Me froté la mandíbula con la mano izquierda.

—Escucha, sargento. Sé aguantar una broma tan bien como el mejor. Me atizaste con la porra en la casa de la calle Carolina y no contaste nada. Ni yo tampoco. Me figuré que tendrías tus razones y que me las comunicarías en su momento. Puede que adivine cuáles son las razones. Creo que sabes dónde está Saint, o que puedes averiguarlo. Y Saint sabe dónde está esa chica, la Snare, porque tenía a su perro. Vamos a poner un poco más de tela en este trato, para que haya algo para los dos.

—Nosotros ya tenemos lo nuestro, pelanas. Le prometí al doctor que volvería a traerte y le dejaría jugar contigo. Dejé a Dunc aquí con la peluca de enfermera para que te manejara. Pero en realidad era a él a quien nosotros queríamos manejar.

—Muy bien —dije—. ¿Y yo qué saco?

—Puede que vivir un poco más.

—Sí —dije yo—. No creas que es broma, pero mira aquella ventanita de la pared detrás de ti.

Galbraith no se movió, no quitó los ojos de mí. Un gesto de gran desprecio arqueaba sus labios.
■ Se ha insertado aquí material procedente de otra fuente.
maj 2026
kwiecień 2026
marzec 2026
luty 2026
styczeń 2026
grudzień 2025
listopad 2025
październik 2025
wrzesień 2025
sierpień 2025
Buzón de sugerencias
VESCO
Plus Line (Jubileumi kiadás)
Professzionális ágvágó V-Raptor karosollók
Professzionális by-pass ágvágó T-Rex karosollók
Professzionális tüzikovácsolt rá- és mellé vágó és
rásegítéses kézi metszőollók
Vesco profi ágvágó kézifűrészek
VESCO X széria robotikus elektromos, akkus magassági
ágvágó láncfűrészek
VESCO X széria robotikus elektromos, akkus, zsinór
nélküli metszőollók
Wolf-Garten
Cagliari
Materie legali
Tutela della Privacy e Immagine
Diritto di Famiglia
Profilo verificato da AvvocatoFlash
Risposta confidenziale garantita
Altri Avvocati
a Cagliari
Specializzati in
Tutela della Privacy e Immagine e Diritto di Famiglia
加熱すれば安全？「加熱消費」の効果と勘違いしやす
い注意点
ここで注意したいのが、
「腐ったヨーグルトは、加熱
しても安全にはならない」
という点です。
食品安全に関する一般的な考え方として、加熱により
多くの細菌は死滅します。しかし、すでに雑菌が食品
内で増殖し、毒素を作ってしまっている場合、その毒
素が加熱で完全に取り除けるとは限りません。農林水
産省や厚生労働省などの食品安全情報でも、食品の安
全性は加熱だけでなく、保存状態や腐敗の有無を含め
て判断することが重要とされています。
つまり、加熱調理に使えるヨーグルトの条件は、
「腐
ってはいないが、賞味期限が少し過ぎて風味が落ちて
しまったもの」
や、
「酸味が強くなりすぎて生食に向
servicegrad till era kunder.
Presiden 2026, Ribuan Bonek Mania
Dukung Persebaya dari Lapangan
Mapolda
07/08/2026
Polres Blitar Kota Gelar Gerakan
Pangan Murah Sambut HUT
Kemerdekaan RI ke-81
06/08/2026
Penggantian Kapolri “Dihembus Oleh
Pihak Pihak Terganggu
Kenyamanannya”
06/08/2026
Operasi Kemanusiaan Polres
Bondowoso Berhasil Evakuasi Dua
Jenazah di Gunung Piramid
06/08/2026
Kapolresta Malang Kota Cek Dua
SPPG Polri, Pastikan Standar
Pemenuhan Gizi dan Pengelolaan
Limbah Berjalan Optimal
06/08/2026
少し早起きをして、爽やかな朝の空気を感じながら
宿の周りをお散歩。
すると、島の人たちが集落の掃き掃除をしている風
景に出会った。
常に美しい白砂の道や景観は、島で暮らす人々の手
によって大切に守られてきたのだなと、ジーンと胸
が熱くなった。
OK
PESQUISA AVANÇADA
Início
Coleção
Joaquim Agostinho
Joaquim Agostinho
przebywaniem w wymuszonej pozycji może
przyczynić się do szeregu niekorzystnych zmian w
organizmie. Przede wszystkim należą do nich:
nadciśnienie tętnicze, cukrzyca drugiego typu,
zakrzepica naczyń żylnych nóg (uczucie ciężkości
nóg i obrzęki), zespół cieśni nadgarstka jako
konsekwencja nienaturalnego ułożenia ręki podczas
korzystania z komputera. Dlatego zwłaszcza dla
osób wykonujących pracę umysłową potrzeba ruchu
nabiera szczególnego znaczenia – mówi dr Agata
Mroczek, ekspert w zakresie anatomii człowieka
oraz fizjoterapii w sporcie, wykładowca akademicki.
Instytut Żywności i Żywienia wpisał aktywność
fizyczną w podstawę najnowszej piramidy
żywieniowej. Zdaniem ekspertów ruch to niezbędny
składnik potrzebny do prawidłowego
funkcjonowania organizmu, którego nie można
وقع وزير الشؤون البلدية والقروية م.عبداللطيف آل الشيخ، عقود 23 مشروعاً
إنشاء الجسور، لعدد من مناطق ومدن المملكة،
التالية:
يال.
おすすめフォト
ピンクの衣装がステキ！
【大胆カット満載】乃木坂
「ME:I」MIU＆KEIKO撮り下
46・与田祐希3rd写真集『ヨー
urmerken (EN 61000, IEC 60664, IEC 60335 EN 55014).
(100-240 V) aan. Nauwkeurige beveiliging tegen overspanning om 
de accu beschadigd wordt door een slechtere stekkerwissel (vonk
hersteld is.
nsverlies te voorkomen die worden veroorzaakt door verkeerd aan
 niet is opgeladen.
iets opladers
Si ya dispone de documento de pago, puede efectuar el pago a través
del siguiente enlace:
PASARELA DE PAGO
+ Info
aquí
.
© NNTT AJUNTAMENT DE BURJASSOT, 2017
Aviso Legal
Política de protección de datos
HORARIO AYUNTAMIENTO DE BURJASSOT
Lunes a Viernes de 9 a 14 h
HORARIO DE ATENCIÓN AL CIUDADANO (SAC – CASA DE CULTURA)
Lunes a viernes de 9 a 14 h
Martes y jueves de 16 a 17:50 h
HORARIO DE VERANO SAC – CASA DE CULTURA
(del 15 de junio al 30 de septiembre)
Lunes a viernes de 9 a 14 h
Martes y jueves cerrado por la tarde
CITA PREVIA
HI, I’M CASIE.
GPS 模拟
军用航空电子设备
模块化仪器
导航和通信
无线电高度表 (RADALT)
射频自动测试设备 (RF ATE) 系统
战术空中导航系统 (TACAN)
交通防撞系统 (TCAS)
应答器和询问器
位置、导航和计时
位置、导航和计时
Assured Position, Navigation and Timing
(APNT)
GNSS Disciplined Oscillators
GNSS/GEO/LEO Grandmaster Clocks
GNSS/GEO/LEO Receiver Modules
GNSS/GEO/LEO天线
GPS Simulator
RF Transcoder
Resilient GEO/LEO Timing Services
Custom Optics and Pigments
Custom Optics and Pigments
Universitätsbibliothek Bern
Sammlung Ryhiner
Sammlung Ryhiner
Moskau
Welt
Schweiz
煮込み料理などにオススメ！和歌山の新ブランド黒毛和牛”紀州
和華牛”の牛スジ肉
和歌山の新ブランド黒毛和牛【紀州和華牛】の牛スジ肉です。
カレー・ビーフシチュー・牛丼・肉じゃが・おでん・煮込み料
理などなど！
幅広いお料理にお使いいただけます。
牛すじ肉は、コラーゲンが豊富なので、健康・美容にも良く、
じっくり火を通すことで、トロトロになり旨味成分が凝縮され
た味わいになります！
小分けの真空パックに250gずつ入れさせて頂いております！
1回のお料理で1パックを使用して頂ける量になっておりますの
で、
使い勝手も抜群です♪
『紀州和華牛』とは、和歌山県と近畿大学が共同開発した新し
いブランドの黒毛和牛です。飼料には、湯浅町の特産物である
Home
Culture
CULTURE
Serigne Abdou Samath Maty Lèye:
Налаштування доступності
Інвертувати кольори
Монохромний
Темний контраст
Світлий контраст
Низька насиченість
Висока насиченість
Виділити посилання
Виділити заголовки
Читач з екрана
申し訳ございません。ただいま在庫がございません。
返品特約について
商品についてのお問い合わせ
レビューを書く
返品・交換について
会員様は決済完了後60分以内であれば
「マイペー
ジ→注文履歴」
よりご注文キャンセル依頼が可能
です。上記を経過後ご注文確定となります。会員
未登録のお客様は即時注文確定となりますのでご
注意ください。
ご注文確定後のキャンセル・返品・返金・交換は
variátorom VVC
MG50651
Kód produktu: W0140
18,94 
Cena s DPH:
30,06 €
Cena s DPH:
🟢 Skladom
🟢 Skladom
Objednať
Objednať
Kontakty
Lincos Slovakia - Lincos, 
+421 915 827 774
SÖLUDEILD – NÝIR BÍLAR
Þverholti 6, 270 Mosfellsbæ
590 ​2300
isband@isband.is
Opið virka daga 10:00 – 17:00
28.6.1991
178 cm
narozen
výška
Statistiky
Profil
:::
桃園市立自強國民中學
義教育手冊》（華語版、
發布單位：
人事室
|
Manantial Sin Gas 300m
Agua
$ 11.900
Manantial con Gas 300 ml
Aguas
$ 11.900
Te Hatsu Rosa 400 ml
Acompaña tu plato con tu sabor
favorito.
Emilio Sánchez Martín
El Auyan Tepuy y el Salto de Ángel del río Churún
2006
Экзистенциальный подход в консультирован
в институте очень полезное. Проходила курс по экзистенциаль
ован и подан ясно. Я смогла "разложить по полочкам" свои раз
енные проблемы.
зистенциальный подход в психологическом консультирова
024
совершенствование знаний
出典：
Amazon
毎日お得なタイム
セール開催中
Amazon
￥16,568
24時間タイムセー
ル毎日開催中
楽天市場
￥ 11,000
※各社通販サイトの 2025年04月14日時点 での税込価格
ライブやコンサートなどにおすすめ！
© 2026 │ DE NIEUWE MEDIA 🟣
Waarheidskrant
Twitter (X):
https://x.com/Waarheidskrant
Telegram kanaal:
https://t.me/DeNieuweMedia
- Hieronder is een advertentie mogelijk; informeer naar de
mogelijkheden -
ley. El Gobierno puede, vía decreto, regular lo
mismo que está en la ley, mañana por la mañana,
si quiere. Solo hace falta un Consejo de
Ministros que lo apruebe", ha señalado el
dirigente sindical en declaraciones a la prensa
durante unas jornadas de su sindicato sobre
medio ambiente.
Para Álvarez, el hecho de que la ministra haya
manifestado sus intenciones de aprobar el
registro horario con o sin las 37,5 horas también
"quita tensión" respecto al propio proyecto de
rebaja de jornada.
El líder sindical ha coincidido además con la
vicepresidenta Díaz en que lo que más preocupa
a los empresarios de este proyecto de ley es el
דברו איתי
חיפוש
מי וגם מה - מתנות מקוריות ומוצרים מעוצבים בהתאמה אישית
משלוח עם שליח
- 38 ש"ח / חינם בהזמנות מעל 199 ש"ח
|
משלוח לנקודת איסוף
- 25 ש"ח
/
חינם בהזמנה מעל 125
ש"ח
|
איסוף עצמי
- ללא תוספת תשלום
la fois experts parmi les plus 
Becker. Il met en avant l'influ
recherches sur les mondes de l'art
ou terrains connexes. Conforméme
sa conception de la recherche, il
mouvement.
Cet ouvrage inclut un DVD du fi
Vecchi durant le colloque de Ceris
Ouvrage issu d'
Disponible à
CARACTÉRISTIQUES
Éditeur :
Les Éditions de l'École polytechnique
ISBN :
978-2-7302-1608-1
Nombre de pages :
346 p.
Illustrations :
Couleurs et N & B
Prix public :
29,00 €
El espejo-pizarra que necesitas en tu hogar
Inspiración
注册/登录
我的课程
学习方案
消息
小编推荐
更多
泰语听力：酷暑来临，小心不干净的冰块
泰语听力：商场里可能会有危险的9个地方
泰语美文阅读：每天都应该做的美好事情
Duncan, el travestido, miró... y gritó.

Una ventanita de cristal tintado, pequeña y cuadrada, en lo más alto de una esquina de la pared de atrás, se había abierto sin hacer ningún ruido. Yo miraba directamente hacia ella, detrás de la oreja de Galbraith; directamente a la negra boca de una metralleta, en el alféizar, y a los dos ojos negros y duros que se veían detrás.

Una voz que la última vez había oído tranquilizando a un perro dijo:

—¿Qué me dices de soltar el hierro, hermana? Y tú, el de la mesa... agárrame una nube.